• **Your goal**
Lines from the one with "the Investment for Property Owners" up to and including the one with "пассажиров. Для воплощения" are to be copied exactly from the records below, without their pictures.

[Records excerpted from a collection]
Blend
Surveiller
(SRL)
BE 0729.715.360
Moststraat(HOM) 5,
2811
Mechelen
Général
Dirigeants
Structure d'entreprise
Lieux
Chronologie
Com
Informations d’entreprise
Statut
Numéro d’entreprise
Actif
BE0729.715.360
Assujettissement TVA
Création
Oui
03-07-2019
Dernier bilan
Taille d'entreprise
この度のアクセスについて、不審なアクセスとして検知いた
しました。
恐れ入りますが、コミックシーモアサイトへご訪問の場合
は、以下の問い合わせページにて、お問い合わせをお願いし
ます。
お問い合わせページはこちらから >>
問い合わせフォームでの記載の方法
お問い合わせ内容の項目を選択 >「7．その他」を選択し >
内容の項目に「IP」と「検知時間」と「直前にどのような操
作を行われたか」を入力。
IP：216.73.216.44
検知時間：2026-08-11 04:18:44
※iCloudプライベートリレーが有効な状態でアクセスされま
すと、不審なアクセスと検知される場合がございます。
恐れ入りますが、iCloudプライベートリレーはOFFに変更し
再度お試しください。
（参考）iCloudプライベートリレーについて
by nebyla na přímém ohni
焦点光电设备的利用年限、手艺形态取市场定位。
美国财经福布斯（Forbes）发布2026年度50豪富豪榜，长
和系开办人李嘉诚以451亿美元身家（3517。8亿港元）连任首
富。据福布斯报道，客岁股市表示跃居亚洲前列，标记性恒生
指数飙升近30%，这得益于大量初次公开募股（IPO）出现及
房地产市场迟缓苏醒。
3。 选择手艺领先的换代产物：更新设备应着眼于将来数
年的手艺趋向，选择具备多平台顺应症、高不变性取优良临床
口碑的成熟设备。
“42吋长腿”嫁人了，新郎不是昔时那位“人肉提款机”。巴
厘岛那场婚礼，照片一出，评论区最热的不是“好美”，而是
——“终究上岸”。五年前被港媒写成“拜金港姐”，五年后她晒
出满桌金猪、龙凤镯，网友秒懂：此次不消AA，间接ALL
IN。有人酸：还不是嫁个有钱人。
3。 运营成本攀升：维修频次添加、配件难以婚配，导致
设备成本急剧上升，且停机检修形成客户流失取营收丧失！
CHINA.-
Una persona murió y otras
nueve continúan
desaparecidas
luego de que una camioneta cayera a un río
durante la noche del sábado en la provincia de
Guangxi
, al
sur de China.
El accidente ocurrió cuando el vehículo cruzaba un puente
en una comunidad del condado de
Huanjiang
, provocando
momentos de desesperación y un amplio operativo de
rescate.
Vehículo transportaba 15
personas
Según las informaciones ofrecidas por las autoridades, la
* * *
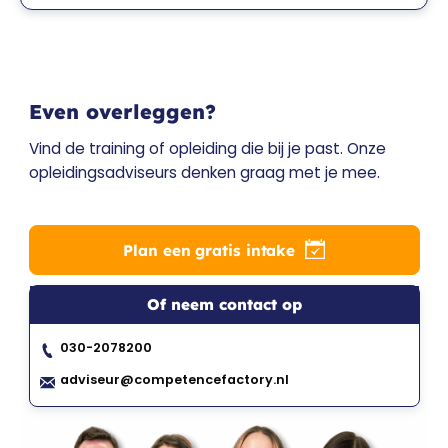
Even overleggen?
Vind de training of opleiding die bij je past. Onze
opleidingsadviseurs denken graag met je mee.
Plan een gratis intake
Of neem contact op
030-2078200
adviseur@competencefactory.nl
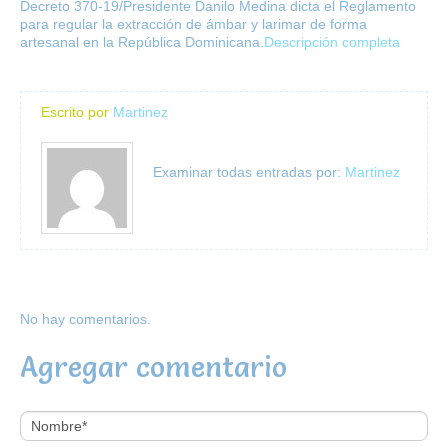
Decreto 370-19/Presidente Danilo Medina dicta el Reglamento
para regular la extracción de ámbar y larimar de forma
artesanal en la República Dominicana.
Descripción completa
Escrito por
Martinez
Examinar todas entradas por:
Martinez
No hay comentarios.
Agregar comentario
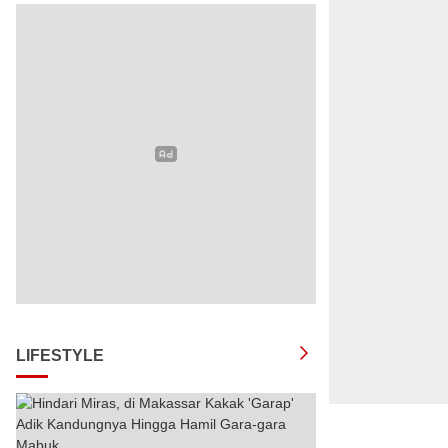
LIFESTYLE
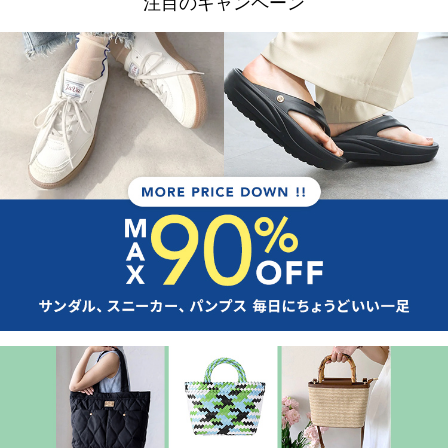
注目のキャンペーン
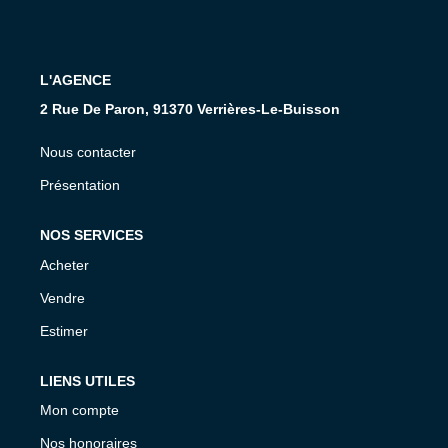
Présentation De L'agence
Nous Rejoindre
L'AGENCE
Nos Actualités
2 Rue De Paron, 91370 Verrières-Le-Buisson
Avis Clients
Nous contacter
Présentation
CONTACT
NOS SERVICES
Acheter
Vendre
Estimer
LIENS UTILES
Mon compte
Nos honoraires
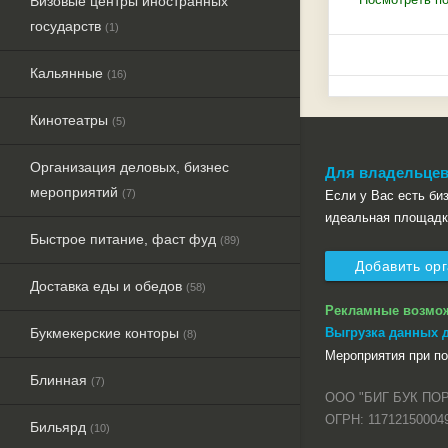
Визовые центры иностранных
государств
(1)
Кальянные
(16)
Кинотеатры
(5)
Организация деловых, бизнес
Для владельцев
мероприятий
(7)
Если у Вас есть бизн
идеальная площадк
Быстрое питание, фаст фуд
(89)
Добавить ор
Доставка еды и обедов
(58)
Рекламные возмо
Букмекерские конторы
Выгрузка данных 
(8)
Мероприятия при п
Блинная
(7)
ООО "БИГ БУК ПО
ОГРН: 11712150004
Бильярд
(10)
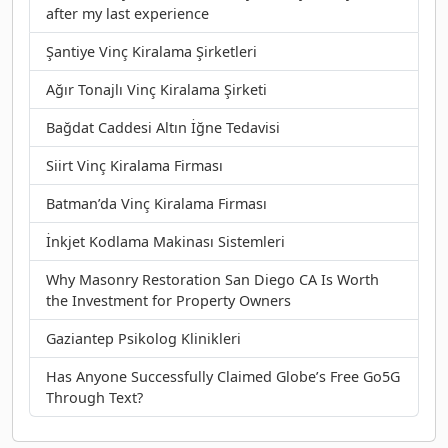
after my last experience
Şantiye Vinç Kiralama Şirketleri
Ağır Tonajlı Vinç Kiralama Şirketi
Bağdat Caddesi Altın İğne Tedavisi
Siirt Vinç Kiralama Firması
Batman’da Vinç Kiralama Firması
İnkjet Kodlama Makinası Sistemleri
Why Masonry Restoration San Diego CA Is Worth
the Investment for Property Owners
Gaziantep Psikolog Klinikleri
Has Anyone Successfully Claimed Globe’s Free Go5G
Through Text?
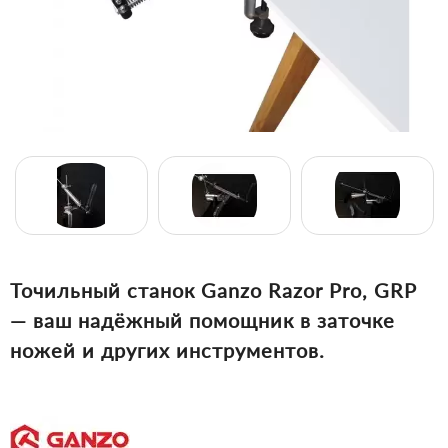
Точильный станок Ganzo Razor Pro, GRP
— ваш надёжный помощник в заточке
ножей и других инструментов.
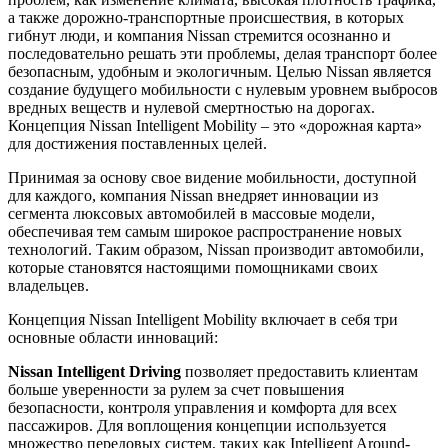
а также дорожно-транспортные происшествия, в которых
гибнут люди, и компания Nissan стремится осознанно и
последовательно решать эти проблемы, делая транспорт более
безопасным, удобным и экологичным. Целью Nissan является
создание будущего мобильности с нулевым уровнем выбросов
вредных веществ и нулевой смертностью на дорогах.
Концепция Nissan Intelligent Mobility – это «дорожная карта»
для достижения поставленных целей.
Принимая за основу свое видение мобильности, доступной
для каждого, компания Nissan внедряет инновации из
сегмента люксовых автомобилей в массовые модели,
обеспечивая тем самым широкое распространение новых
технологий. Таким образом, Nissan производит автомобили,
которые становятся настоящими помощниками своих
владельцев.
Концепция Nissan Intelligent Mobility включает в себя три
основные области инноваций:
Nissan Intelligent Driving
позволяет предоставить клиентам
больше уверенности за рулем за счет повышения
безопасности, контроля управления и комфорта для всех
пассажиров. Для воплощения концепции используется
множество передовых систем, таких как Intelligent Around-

• **Response to this task**
the Investment for Property Owners
Gaziantep Psikolog Klinikleri
Has Anyone Successfully Claimed Globe’s Free Go5G
Through Text?
Точильный станок Ganzo Razor Pro, GRP
— ваш надёжный помощник в заточке
ножей и других инструментов.
а также дорожно-транспортные происшествия, в которых
гибнут люди, и компания Nissan стремится осознанно и
последовательно решать эти проблемы, делая транспорт более
безопасным, удобным и экологичным. Целью Nissan является
создание будущего мобильности с нулевым уровнем выбросов
вредных веществ и нулевой смертностью на дорогах.
Концепция Nissan Intelligent Mobility – это «дорожная карта»
для достижения поставленных целей.
Принимая за основу свое видение мобильности, доступной
для каждого, компания Nissan внедряет инновации из
сегмента люксовых автомобилей в массовые модели,
обеспечивая тем самым широкое распространение новых
технологий. Таким образом, Nissan производит автомобили,
которые становятся настоящими помощниками своих
владельцев.
Концепция Nissan Intelligent Mobility включает в себя три
основные области инноваций:
Nissan Intelligent Driving
позволяет предоставить клиентам
больше уверенности за рулем за счет повышения
безопасности, контроля управления и комфорта для всех
пассажиров. Для воплощения концепции используется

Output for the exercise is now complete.